*** Begin section ***

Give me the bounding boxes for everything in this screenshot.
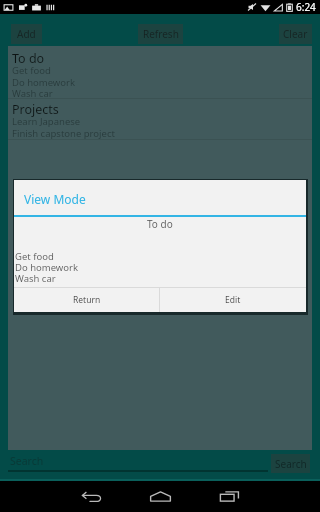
staticText: 6:24 [296,0,316,14]
staticText: Do homework [12,76,76,89]
staticText: Search [10,454,44,468]
staticText: Add [17,27,36,41]
staticText: Do homework [15,261,79,274]
staticText: Learn Japanese [12,115,81,128]
staticText: Get food [12,64,51,77]
staticText: To do [12,50,45,67]
button[interactable]: Search [8,452,268,472]
staticText: Finish capstone project [12,127,115,140]
button[interactable]: Refresh [138,24,183,44]
staticText: Edit [225,294,241,306]
staticText: Search [275,457,307,471]
staticText: Refresh [143,27,179,41]
button[interactable]: Home [136,481,184,512]
staticText: View Mode [24,191,86,207]
button[interactable]: Edit [160,288,306,312]
button[interactable]: Back [68,481,116,512]
button[interactable]: Add [11,24,42,44]
staticText: Clear [283,27,308,41]
staticText: Get food [15,250,54,263]
staticText: Wash car [15,272,56,285]
button[interactable] [8,46,312,98]
button[interactable] [8,99,312,139]
button[interactable]: Clear [279,24,312,44]
staticText: Projects [12,101,59,118]
button[interactable]: Return [14,288,159,312]
staticText: To do [147,217,173,231]
staticText: Return [73,294,101,306]
button[interactable]: Search [271,454,310,473]
button[interactable]: Recent apps [205,481,253,512]
staticText: Wash car [12,87,53,100]
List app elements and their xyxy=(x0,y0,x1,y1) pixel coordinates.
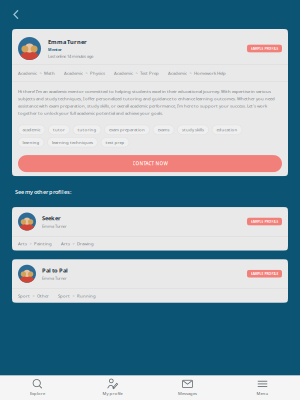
staticText: SAMPLE PROFILE xyxy=(250,219,278,224)
staticText: Explore xyxy=(30,391,45,396)
staticText: academic xyxy=(22,127,40,133)
staticText: study skills xyxy=(182,127,204,133)
staticText: > xyxy=(72,241,74,246)
staticText: exams xyxy=(158,127,170,133)
staticText: Hi there! I'm an academic mentor committ… xyxy=(18,88,271,94)
staticText: > xyxy=(190,70,192,76)
staticText: CONTACT NOW xyxy=(132,161,168,167)
staticText: subjects and study techniques, I offer p… xyxy=(18,96,275,102)
button[interactable]: Pal to Pal xyxy=(12,259,288,303)
staticText: Academic xyxy=(168,70,187,76)
staticText: > xyxy=(86,70,88,76)
staticText: Test Prep xyxy=(140,70,159,76)
button[interactable]: CONTACT NOW xyxy=(18,155,282,172)
staticText: Emma Turner xyxy=(42,276,67,281)
staticText: Mentor xyxy=(48,47,62,52)
staticText: assistance with exam preparation, study … xyxy=(18,103,267,109)
staticText: exam preparation xyxy=(109,127,145,133)
staticText: Math xyxy=(44,70,55,76)
staticText: > xyxy=(32,293,34,298)
staticText: SAMPLE PROFILE xyxy=(250,46,278,51)
staticText: Academic xyxy=(114,70,133,76)
button[interactable]: Menu xyxy=(225,375,300,400)
staticText: Arts xyxy=(18,241,27,246)
staticText: together to unlock your full academic po… xyxy=(18,110,163,116)
staticText: learning xyxy=(22,140,40,145)
staticText: education xyxy=(216,127,238,133)
staticText: Academic xyxy=(18,70,37,76)
staticText: Emma Turner xyxy=(48,38,87,46)
button[interactable]: Explore xyxy=(0,375,75,400)
staticText: Sport xyxy=(18,293,30,299)
staticText: Messages xyxy=(178,391,197,396)
staticText: See my other profiles: xyxy=(15,188,72,196)
staticText: My profile xyxy=(102,391,122,396)
staticText: Academic xyxy=(64,70,83,76)
staticText: SAMPLE PROFILE xyxy=(250,272,278,276)
staticText: > xyxy=(72,293,74,298)
button[interactable]: Back xyxy=(0,4,27,26)
staticText: Sport xyxy=(58,293,70,299)
staticText: > xyxy=(30,241,32,246)
staticText: Other xyxy=(37,293,49,299)
staticText: > xyxy=(136,70,138,76)
staticText: Drawing xyxy=(77,241,94,246)
staticText: Seeker xyxy=(42,214,61,222)
staticText: test prep xyxy=(106,140,124,145)
button[interactable]: Seeker xyxy=(12,207,288,250)
staticText: Last online 14 minutes ago xyxy=(48,54,93,59)
staticText: tutoring xyxy=(78,127,96,133)
staticText: Pal to Pal xyxy=(42,266,68,274)
button[interactable]: Messages xyxy=(150,375,225,400)
staticText: > xyxy=(40,70,42,76)
staticText: Menu xyxy=(256,391,268,396)
button[interactable]: My profile xyxy=(75,375,150,400)
staticText: tutor xyxy=(53,127,65,133)
staticText: Arts xyxy=(61,241,70,246)
staticText: Physics xyxy=(90,70,105,76)
staticText: Emma Turner xyxy=(42,223,67,229)
staticText: Painting xyxy=(34,241,52,246)
staticText: Running xyxy=(77,293,96,299)
staticText: Homework Help xyxy=(194,70,226,76)
staticText: learning techniques xyxy=(52,140,93,145)
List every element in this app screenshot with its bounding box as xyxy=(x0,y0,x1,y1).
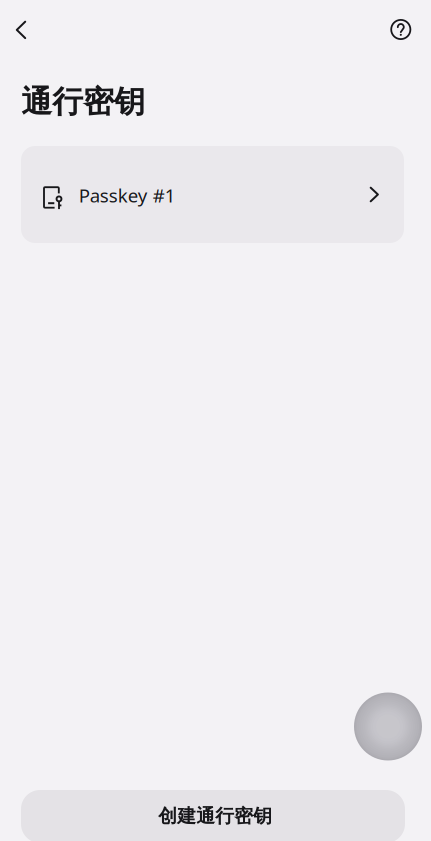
button[interactable]: Passkey #1 xyxy=(21,146,404,243)
button[interactable]: Back xyxy=(0,8,43,52)
staticText: 通行密钥 xyxy=(21,83,145,121)
button[interactable]: 创建通行密钥 xyxy=(21,790,405,841)
button[interactable]: Help xyxy=(379,8,423,52)
staticText: 创建通行密钥 xyxy=(158,804,272,827)
staticText: Passkey #1 xyxy=(79,183,176,208)
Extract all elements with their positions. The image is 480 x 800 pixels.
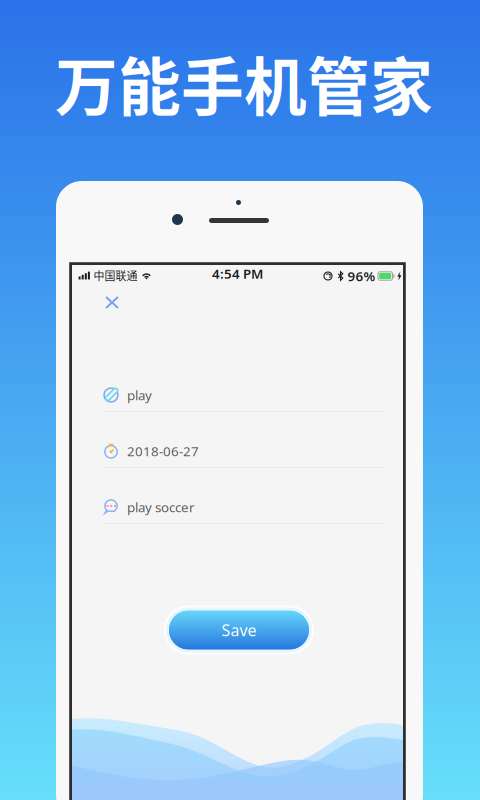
staticText: 96% bbox=[348, 267, 376, 285]
staticText: 2018-06-27 bbox=[127, 442, 199, 460]
staticText: Save bbox=[222, 619, 256, 641]
button[interactable]: play bbox=[103, 356, 385, 412]
button[interactable]: play soccer bbox=[103, 468, 385, 524]
staticText: 中国联通 bbox=[94, 268, 138, 283]
staticText: 4:54 PM bbox=[212, 265, 263, 282]
button[interactable]: Close bbox=[95, 286, 129, 319]
button[interactable]: 2018-06-27 bbox=[103, 412, 385, 468]
staticText: play soccer bbox=[127, 498, 195, 516]
staticText: 万能手机管家 bbox=[55, 37, 433, 128]
staticText: play bbox=[127, 386, 152, 404]
button[interactable]: Save bbox=[163, 604, 315, 656]
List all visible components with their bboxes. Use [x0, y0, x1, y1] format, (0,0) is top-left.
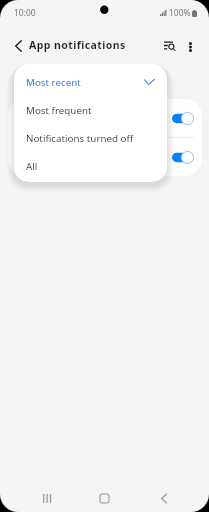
- button[interactable]: Back: [144, 481, 184, 512]
- staticText: All: [26, 160, 38, 173]
- button[interactable]: Most recent: [14, 68, 167, 96]
- button[interactable]: [8, 138, 202, 176]
- staticText: Notifications turned off: [26, 132, 134, 145]
- button[interactable]: Notifications turned off: [14, 124, 167, 152]
- button[interactable]: Recent apps: [26, 481, 66, 512]
- button[interactable]: Most frequent: [14, 96, 167, 124]
- button[interactable]: [8, 99, 202, 137]
- button[interactable]: Navigate up: [7, 34, 28, 55]
- button[interactable]: Search: [154, 33, 176, 55]
- button[interactable]: All: [14, 152, 167, 180]
- staticText: 100%: [169, 7, 191, 19]
- staticText: Most recent: [26, 76, 81, 89]
- staticText: App notifications: [29, 38, 126, 52]
- button[interactable]: Home: [84, 481, 124, 512]
- staticText: Most frequent: [26, 104, 92, 117]
- button[interactable]: More options: [178, 33, 200, 55]
- staticText: 10:00: [14, 7, 36, 19]
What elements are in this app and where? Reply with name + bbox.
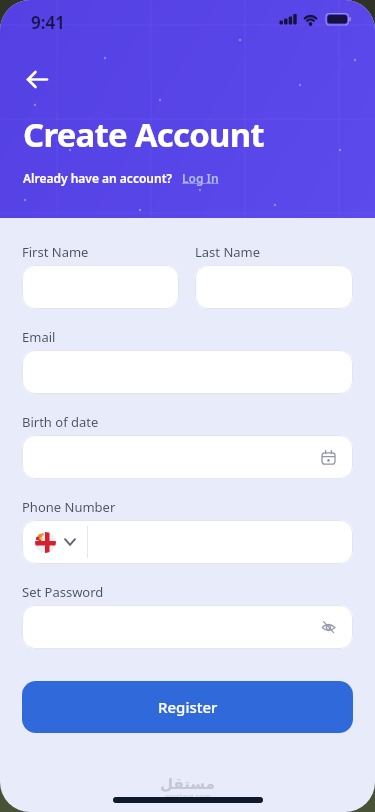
button[interactable] xyxy=(22,520,353,564)
staticText: First Name xyxy=(22,243,89,261)
button[interactable] xyxy=(22,605,353,649)
staticText: Phone Number xyxy=(22,498,116,516)
button[interactable] xyxy=(22,265,179,309)
staticText: Email xyxy=(22,328,56,346)
staticText: Register xyxy=(158,697,218,717)
button[interactable]: Log In xyxy=(182,170,219,186)
button[interactable] xyxy=(22,350,353,394)
staticText: 9:41 xyxy=(31,11,65,34)
button[interactable] xyxy=(20,62,54,96)
button[interactable] xyxy=(195,265,353,309)
button[interactable]: Register xyxy=(22,681,353,733)
button[interactable] xyxy=(22,435,353,479)
staticText: مستقل xyxy=(160,775,215,792)
staticText: Last Name xyxy=(195,243,261,261)
staticText: Already have an account? xyxy=(23,170,173,186)
staticText: Create Account xyxy=(23,112,264,157)
staticText: Set Password xyxy=(22,583,104,601)
staticText: mostaql.com xyxy=(165,792,211,802)
staticText: Birth of date xyxy=(22,413,99,431)
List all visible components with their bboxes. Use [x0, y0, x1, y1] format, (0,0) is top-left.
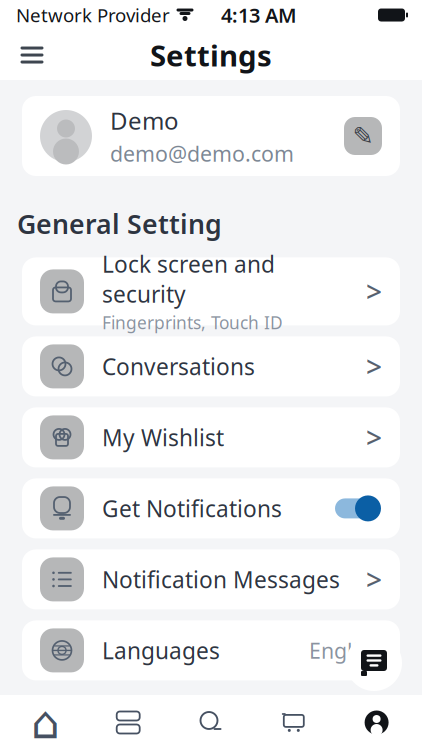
staticText: >: [366, 561, 382, 598]
staticText: Demo: [110, 104, 179, 136]
staticText: Conversations: [102, 351, 255, 382]
staticText: Lock screen and security: [102, 249, 275, 309]
staticText: My Wishlist: [102, 422, 224, 452]
staticText: Settings: [150, 36, 272, 74]
staticText: >: [366, 348, 382, 385]
staticText: English: [309, 636, 382, 664]
button[interactable]: Notification Messages: [22, 549, 400, 609]
button[interactable]: Get Notifications: [22, 478, 400, 538]
button[interactable]: Lock screen and security: [22, 257, 400, 325]
button[interactable]: Profile: [335, 696, 418, 750]
button[interactable]: Categories: [87, 696, 170, 750]
staticText: >: [366, 419, 382, 456]
button[interactable]: My Wishlist: [22, 407, 400, 467]
staticText: Network Provider: [16, 3, 170, 27]
button[interactable]: Edit profile: [344, 117, 382, 155]
staticText: ⌂: [31, 697, 60, 748]
staticText: Languages: [102, 635, 220, 666]
staticText: Get Notifications: [102, 493, 282, 524]
button[interactable]: Cart: [252, 696, 335, 750]
staticText: Notification Messages: [102, 564, 340, 594]
button[interactable]: Menu: [9, 33, 55, 77]
button[interactable]: Chat support: [344, 633, 404, 693]
button[interactable]: Languages: [22, 620, 400, 680]
staticText: ✎: [352, 122, 374, 150]
staticText: General Setting: [17, 206, 222, 241]
staticText: Fingerprints, Touch ID: [102, 311, 283, 334]
staticText: 4:13 AM: [221, 2, 297, 28]
button[interactable]: Search: [170, 696, 252, 750]
button[interactable]: Home: [4, 696, 87, 750]
staticText: demo@demo.com: [110, 139, 294, 168]
button[interactable]: Conversations: [22, 336, 400, 396]
staticText: >: [366, 273, 382, 310]
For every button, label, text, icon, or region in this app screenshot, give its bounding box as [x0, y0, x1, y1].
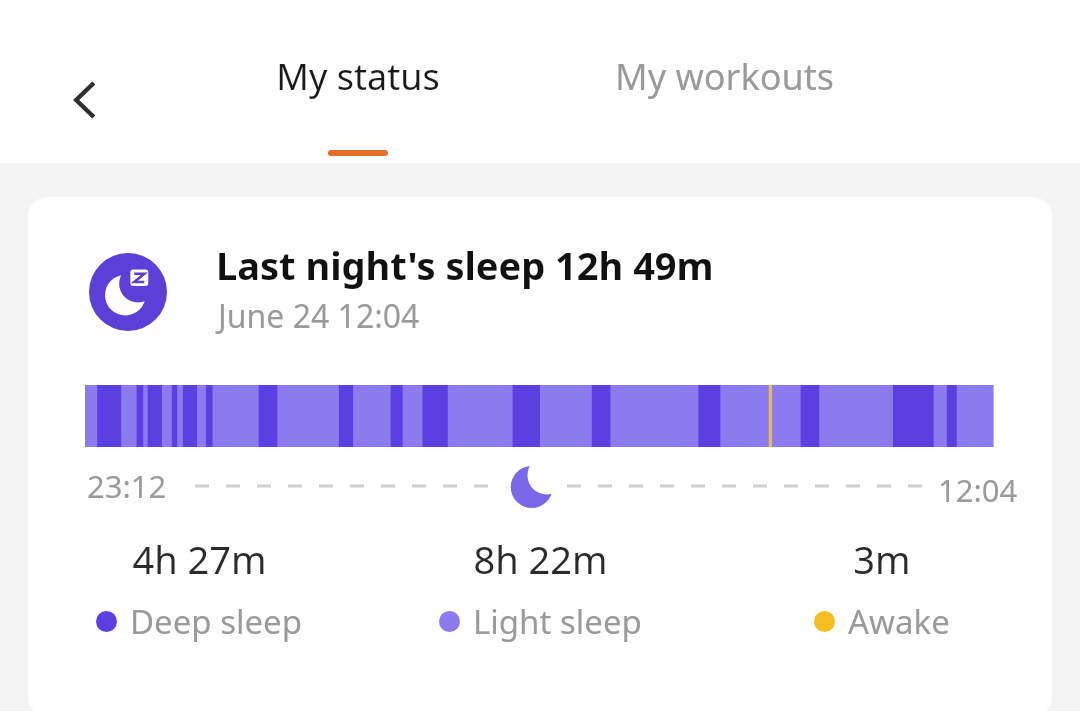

*** End section ***

### WORK REQUEST
Some lines in the material contain "this". Show all of them.

### EXERCISE OUTPUT
Give me the bounding boxes for everything in this screenshot.
List every element in this app screenshot with its bounding box as xyxy=(x0,y0,x1,y1).
What elements are in this app and where? Reply with name + bbox.
For every button, label, text, icon, or region in this app screenshot, give its bounding box as [x0, y0, x1, y1].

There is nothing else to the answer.